Here they are at last. The Lunar Reconnaissance Orbiter has sent photos of the Apollo lunar landing sites. Here you have all of them. I will say it again: Moon landing conspiracy theorists, SHUT. THE. FUCK. UP.

"The LROC team anxiously awaited each image," said LROC principal investigator Mark Robinson of Arizona State University. "We were very interested in getting our first peek at the lunar module descent stages just for the thrill — and to see how well the cameras had come into focus. Indeed, the images are fantastic and so is the focus."

This photograph shows Apollo 11 astronaut Buzz Aldrin in front of the lunar module. The photo helps provide a scale to the LROC images shown above. Credit: NASA/Neil Armstrong › Larger image Although these pictures provide a reminder of past NASA exploration, LRO's primary focus is on paving the way for the future. By returning detailed lunar data, the mission will help NASA identify safe landing sites for future explorers, locate potential resources, describe the moon's radiation environment and demonstrate new technologies.

"Not only do these images reveal the great accomplishments of Apollo, they also show us that lunar exploration continues," said LRO project scientist Richard Vondrak of NASA's Goddard Space Flight centre in Greenbelt, Md. "They demonstrate how LRO will be used to identify the best destinations for the next journeys to the moon."

The spacecraft's current elliptical orbit resulted in image resolutions that were slightly different for each site but were all around four feet per pixel. Because the deck of the descent stage is about 3.5m in diameter, the Apollo relics themselves fill an area of about nine pixels. However, because the sun was low to the horizon when the images were made, even subtle variations in topography create long shadows. Standing slightly more than ten feet above the surface, each Apollo descent stage creates a distinct shadow that fills roughly 20 pixels.

The image of the Apollo 14 landing site had a particularly desirable lighting condition that allowed visibility of additional details.

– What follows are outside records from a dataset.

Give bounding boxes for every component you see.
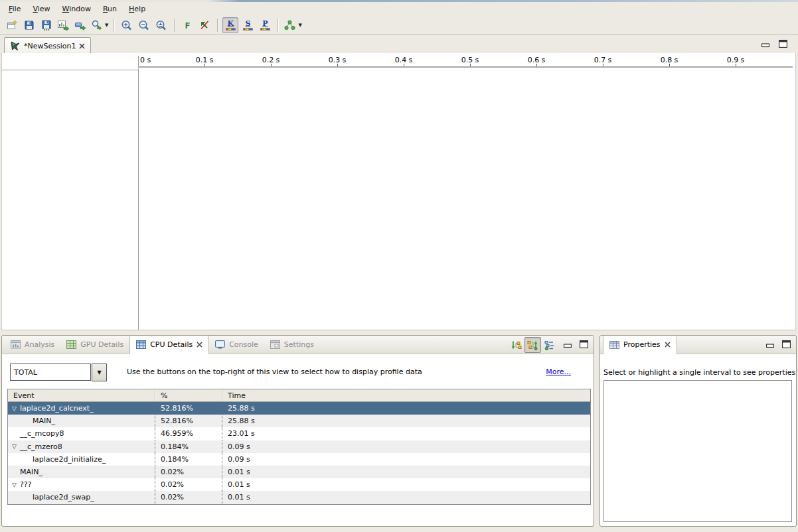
tab-console[interactable]: Console — [209, 336, 264, 354]
tab-analysis-label: Analysis — [25, 340, 54, 349]
table-row[interactable]: laplace2d_initialize_0.184%0.09 s — [8, 453, 590, 466]
percent-cell[interactable]: 0.02% — [155, 478, 222, 491]
table-row[interactable]: ▽laplace2d_calcnext_52.816%25.88 s — [8, 402, 590, 415]
zoom-out-button[interactable]: − — [136, 17, 152, 33]
menu-bar: File View Window Run Help — [0, 2, 798, 16]
toolbar-separator — [114, 19, 114, 32]
tab-settings[interactable]: Settings — [264, 336, 320, 354]
percent-cell[interactable]: 52.816% — [155, 415, 222, 427]
event-cell[interactable]: ▽__c_mzero8 — [8, 440, 155, 453]
tab-cpu-details-label: CPU Details — [150, 340, 193, 349]
zoom-fit-button[interactable]: ± — [153, 17, 169, 33]
search-button[interactable]: ▼ — [90, 17, 109, 33]
table-row[interactable]: __c_mcopy846.959%23.01 s — [8, 427, 590, 440]
code-structure-view-button[interactable] — [541, 337, 558, 353]
percent-cell[interactable]: 0.184% — [155, 453, 222, 466]
toolbar-separator — [174, 19, 175, 32]
tab-gpu-details[interactable]: GPU Details — [60, 336, 129, 354]
tree-expand-icon[interactable]: ▽ — [12, 405, 17, 411]
topology-dropdown-caret-icon[interactable]: ▼ — [298, 23, 301, 28]
menu-file[interactable]: File — [3, 3, 27, 15]
save-all-button[interactable] — [39, 17, 54, 33]
editor-tab-bar: *NewSession1 — [0, 35, 798, 53]
event-cell[interactable]: laplace2d_initialize_ — [8, 453, 155, 466]
maximize-editor-button[interactable] — [777, 38, 789, 49]
more-link[interactable]: More... — [546, 367, 571, 376]
time-cell[interactable]: 25.88 s — [222, 415, 590, 427]
time-cell[interactable]: 0.09 s — [222, 453, 590, 466]
event-cell[interactable]: ▽??? — [8, 478, 155, 491]
column-header-percent[interactable]: % — [155, 389, 222, 401]
menu-view[interactable]: View — [27, 3, 56, 15]
save-button[interactable] — [21, 17, 37, 33]
process-view-toggle[interactable]: P — [257, 17, 273, 33]
column-header-time[interactable]: Time — [222, 389, 590, 401]
percent-cell[interactable]: 0.184% — [155, 440, 222, 453]
close-icon[interactable] — [197, 342, 202, 348]
percent-cell[interactable]: 0.02% — [155, 466, 222, 478]
menu-run[interactable]: Run — [97, 3, 123, 15]
gpu-details-icon — [66, 340, 76, 349]
event-name: laplace2d_swap_ — [8, 493, 94, 501]
toolbar-separator — [217, 19, 218, 32]
svg-text:+: + — [123, 21, 129, 28]
timeline-canvas[interactable] — [139, 68, 795, 330]
tab-cpu-details[interactable]: CPU Details — [129, 336, 209, 354]
minimize-properties-button[interactable] — [764, 340, 776, 350]
event-name: laplace2d_initialize_ — [8, 455, 106, 464]
topology-view-button[interactable]: ▼ — [283, 17, 302, 33]
new-session-button[interactable] — [4, 17, 20, 33]
bottom-up-view-button[interactable] — [524, 337, 541, 353]
profile-application-button[interactable] — [56, 17, 72, 33]
event-cell[interactable]: MAIN_ — [8, 466, 155, 478]
top-down-view-icon — [511, 340, 522, 350]
tree-expand-icon[interactable]: ▽ — [12, 444, 17, 450]
maximize-icon — [779, 40, 787, 48]
enable-marker-button[interactable]: F — [179, 17, 195, 33]
topology-icon — [283, 20, 296, 31]
table-row[interactable]: MAIN_0.02%0.01 s — [8, 466, 590, 478]
table-row[interactable]: ▽__c_mzero80.184%0.09 s — [8, 440, 590, 453]
search-dropdown-caret-icon[interactable]: ▼ — [105, 23, 108, 28]
event-cell[interactable]: __c_mcopy8 — [8, 427, 155, 440]
table-row[interactable]: MAIN_52.816%25.88 s — [8, 415, 590, 427]
close-icon[interactable] — [79, 43, 85, 49]
time-cell[interactable]: 0.01 s — [222, 478, 590, 491]
menu-window[interactable]: Window — [56, 3, 97, 15]
timeline-tick-mark — [603, 64, 603, 66]
time-cell[interactable]: 0.09 s — [222, 440, 590, 453]
event-cell[interactable]: ▽laplace2d_calcnext_ — [8, 402, 155, 415]
table-row[interactable]: laplace2d_swap_0.02%0.01 s — [8, 491, 590, 503]
zoom-in-button[interactable]: + — [119, 17, 135, 33]
close-icon[interactable] — [665, 342, 671, 348]
menu-help[interactable]: Help — [123, 3, 151, 15]
tab-analysis[interactable]: Analysis — [5, 336, 60, 354]
session-tab[interactable]: *NewSession1 — [4, 37, 91, 54]
maximize-cpu-view-button[interactable] — [578, 339, 590, 350]
maximize-properties-button[interactable] — [780, 339, 792, 350]
disable-marker-button[interactable] — [197, 17, 212, 33]
time-cell[interactable]: 0.01 s — [222, 491, 590, 503]
tab-properties[interactable]: Properties — [603, 336, 677, 354]
time-cell[interactable]: 0.01 s — [222, 466, 590, 478]
flush-profile-button[interactable] — [73, 17, 89, 33]
stream-view-toggle[interactable]: S — [240, 17, 256, 33]
minimize-editor-button[interactable] — [759, 39, 771, 50]
percent-cell[interactable]: 0.02% — [155, 491, 222, 503]
f-marker-icon: F — [185, 21, 190, 31]
percent-cell[interactable]: 46.959% — [155, 427, 222, 440]
tree-expand-icon[interactable]: ▽ — [12, 482, 17, 488]
column-header-event[interactable]: Event — [8, 389, 155, 401]
minimize-cpu-view-button[interactable] — [562, 340, 574, 350]
kernel-view-toggle[interactable]: K — [222, 17, 238, 33]
percent-cell[interactable]: 52.816% — [155, 402, 222, 415]
time-cell[interactable]: 25.88 s — [222, 402, 590, 415]
event-cell[interactable]: laplace2d_swap_ — [8, 491, 155, 503]
event-cell[interactable]: MAIN_ — [8, 415, 155, 427]
top-down-view-button[interactable] — [508, 337, 524, 353]
display-mode-combo[interactable]: TOTAL — [10, 364, 91, 381]
display-mode-combo-arrow[interactable]: ▼ — [92, 364, 107, 381]
main-toolbar: ▼ + − ± F K S P ▼ — [0, 16, 798, 35]
table-row[interactable]: ▽???0.02%0.01 s — [8, 478, 590, 491]
time-cell[interactable]: 23.01 s — [222, 427, 590, 440]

The Apollo Lunar Surface Experiment Package, a set of scientific instruments placed by the astronauts at the landing site, is discernable, as are the faint trails between the module and instrument package left by the astronauts' footprints.

Launched on June 18, LRO carries seven scientific instruments, all of which are currently undergoing calibration and testing prior to the spacecraft reaching its primary mission orbit. The LROC instrument comprises three cameras — two high-resolution Narrow Angle Cameras and one lower resolution Wide Angle Camera. LRO will be directed into its primary mission orbit in August, a nearly-circular orbit about 31 miles above the lunar surface.

Goddard built and manages LRO, a NASA mission with international participation from the Institute for Space Research in Moscow. Russia provided the neutron detector aboard the spacecraft.